This is an open letter to L.A. City Councilman Joe Buscaino from Richard Scandaliato, SSCA President dated Thursday, August 13, 2020:

Councilman Buscaino:
I sincerely hope all is well with your respective families.

I never realized how busy a person can be following retirement, but now I know.

I’ve had several calls regarding the attached articles.
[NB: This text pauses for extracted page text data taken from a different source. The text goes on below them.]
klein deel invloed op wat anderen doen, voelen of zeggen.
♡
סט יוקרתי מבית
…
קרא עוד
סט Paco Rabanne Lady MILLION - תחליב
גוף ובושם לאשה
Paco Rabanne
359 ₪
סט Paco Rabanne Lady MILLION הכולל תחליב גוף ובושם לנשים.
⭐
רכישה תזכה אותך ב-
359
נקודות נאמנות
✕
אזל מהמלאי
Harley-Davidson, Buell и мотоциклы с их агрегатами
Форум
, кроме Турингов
Many of the Councilman’s constituents have been asking the following:

  1. The Councilman’s position
  2. Councilman What is the impact on San Pedro
  3. What is the impact on South Shores
  4. Should this be of immediate concern
  5. What if anything can the citizenry due to affect these “bills”
  6. Etc., etc., etc.,

Anything that I can share with our residents, would be most appreciated and helpful.

Respectfully, Rich


Nine-bill housing package would trample local control

By Tom Elias, Columnist

The silver lining provided by some past pandemics has been that they opened minds, awakening entire nations and continents to what was wrong with the way things previously were. So it was, for example, with the bubonic plague of the 1300s, also known as the “black death,” which produced labor shortages that started the demise of the feudal system, turning serfs into free people if they could reach the walled cities of the time.
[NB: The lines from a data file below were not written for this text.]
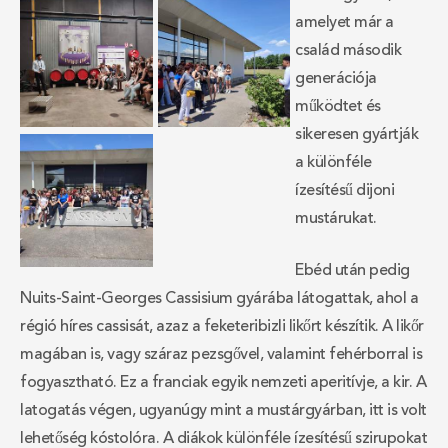
amelyet már a
család második
generációja
működtet és
sikeresen gyártják
a különféle
ízesítésű dijoni
mustárukat.
Ebéd után pedig
Nuits-Saint-Georges Cassisium gyárába látogattak, ahol a
régió híres cassisát, azaz a feketeribizli likőrt készítik. A likőr
magában is, vagy száraz pezsgővel, valamint fehérborral is
fogyasztható. Ez a franciak egyik nemzeti aperitívje, a kir. A
latogatás végen, ugyanúgy mint a mustárgyárban, itt is volt
lehetőség kóstolóra. A diákok különféle ízesítésű szirupokat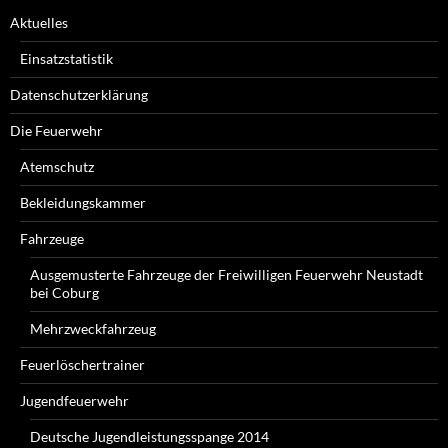
Aktuelles
Einsatzstatistik
Datenschutzerklärung
Die Feuerwehr
Atemschutz
Bekleidungskammer
Fahrzeuge
Ausgemusterte Fahrzeuge der Freiwilligen Feuerwehr Neustadt
bei Coburg
Mehrzweckfahrzeug
Feuerlöschertrainer
Jugendfeuerwehr
Deutsche Jugendleistungsspange 2014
But there is little evidence that California’s leading lawmakers have seen the many changes the coronavirus pandemic has wrought in California. No, even though COVID- 19 has killed well over 8,400 Californians, current legislative leaders still pursue their old, pre-pandemic goals as if nothing were different.

That’s especially true in housing, where seismic change is about to occur as businesses increasingly abandon office towers, creating vast new vacant spaces that will inevitably become housing units. This will create the dense housing sought for years by the likes of Democratic state Sen. Scott Wiener and fellow Democratic Sen. Toni Atkins of San Diego, the state Senate’s powerful president pro team. New and current reality, which sees office leasing around California at its lowest levels since the Great Recession, with more and more companies telling workers to operate from home, has not dented these folks’ thinking. They persist in fighting the last war, always a losing proposition for military leaders and often equally disastrous for politicians The best example of their thinking is a nine-bill package mostly sponsored by Wiener and Atkins, joined by other knee-jerk liberals like Berkeley’s Sen. Nancy Skinner and Assembly members Buffy Wicks of Oakland, Richard Bloom of Santa Monica, Lorena Gonzalez of San Diego and David Chiu of San Francisco.
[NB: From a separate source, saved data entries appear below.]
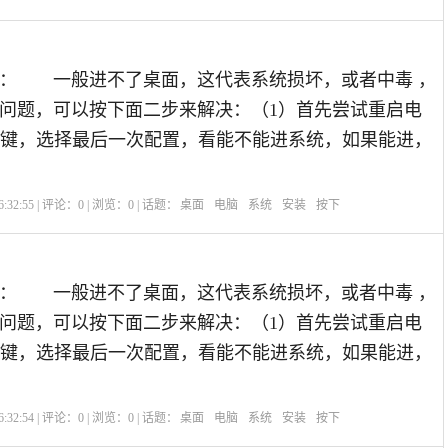
 一般进不了桌面，这代表系统损坏，或者中毒 ，
问题，可以按下面二步来解决：（1）首先尝试重启电
8键，选择最后一次配置，看能不能进系统，如果能进，
:32:55 | 评论：
0
| 浏览：
0
| 话题：
桌面
电脑
系统
安装
按下
 一般进不了桌面，这代表系统损坏，或者中毒 ，
问题，可以按下面二步来解决：（1）首先尝试重启电
8键，选择最后一次配置，看能不能进系统，如果能进，
:32:54 | 评论：
0
| 浏览：
0
| 话题：
桌面
电脑
系统
安装
按下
As the Legislature sort-of returns from its second virus-induced recess of the year — a period when lawmakers ceded virtually all state authority to Gov. Gavin Newsom — the nine-bill housing package will start moving quickly through committees. It has backing from developers and labor unions, both major financial backers of many Democratic lawmakers.

Among other things, this package would effectively end single-family zoning in California, a longtime Wiener goal. It does this by allowing four market- priced homes on all lots that now have just one, with neither affordable units nor new parking spaces required. This alone could lead to wide disruption of residential neighborhoods if many homeowners take the wads of cash developers would soon proffer.

Another bill allows city councils to overturn laws passed by local voters that protect open space on shorelines or other green areas. The package also allows cities to rezone any parcel they like to allow 10-unit apartment buildings, in spite of any prior restrictions. It decreases the amount of affordable housing developers must include in a project to get it expanded beyond current local limits, giving developers a 50 percent “density bonus” if they build more affordable units than now required.

And it allows tall apartment and condominium buildings wherever neighborhood businesses now exist. So much for city- or county-imposed height limits.

This package aims to encourage more and more Californians to move into high-rise buildings and abandon their cars for public transit. It comes just when, rather than flocking to mass transit and ride-sharing services, most urban Californians are opting to drive private cars. Fears of contagion on public transit of all kinds stoke this trend, which sees ridership on trains and buses greatly reduced from last year.

None of this is needed. As more and more office space becomes vacant, there’s ever less call for new construction. What’s more, when conversion of office towers to residential use heats up, there will be more new housing than required to fill the state’s needs, estimated at about 3 million new units by 2025.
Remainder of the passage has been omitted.